=== Records for this exercise ===

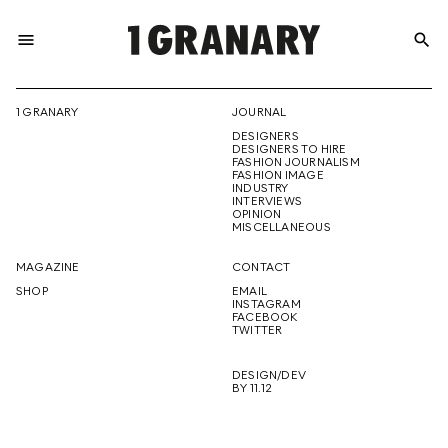
menu
search
REPRESENTI
1 GRANARY
JOURNAL
DESIGNERS
THE
DESIGNERS TO HIRE
FASHION JOURNALISM
FASHION IMAGE
INDUSTRY
INTERVIEWS
OPINION
CREATIVE
MISCELLANEOUS
MAGAZINE
CONTACT
SHOP
EMAIL
INSTAGRAM
FUTURE
FACEBOOK
TWITTER
DESIGN/DEV
BY 11.12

===

Repeat each record as given. No picture belongs in the copy.

menu
search
REPRESENTI
1 GRANARY
JOURNAL
DESIGNERS
THE
DESIGNERS TO HIRE
FASHION JOURNALISM
FASHION IMAGE
INDUSTRY
INTERVIEWS
OPINION
CREATIVE
MISCELLANEOUS
MAGAZINE
CONTACT
SHOP
EMAIL
INSTAGRAM
FUTURE
FACEBOOK
TWITTER
DESIGN/DEV
BY 11.12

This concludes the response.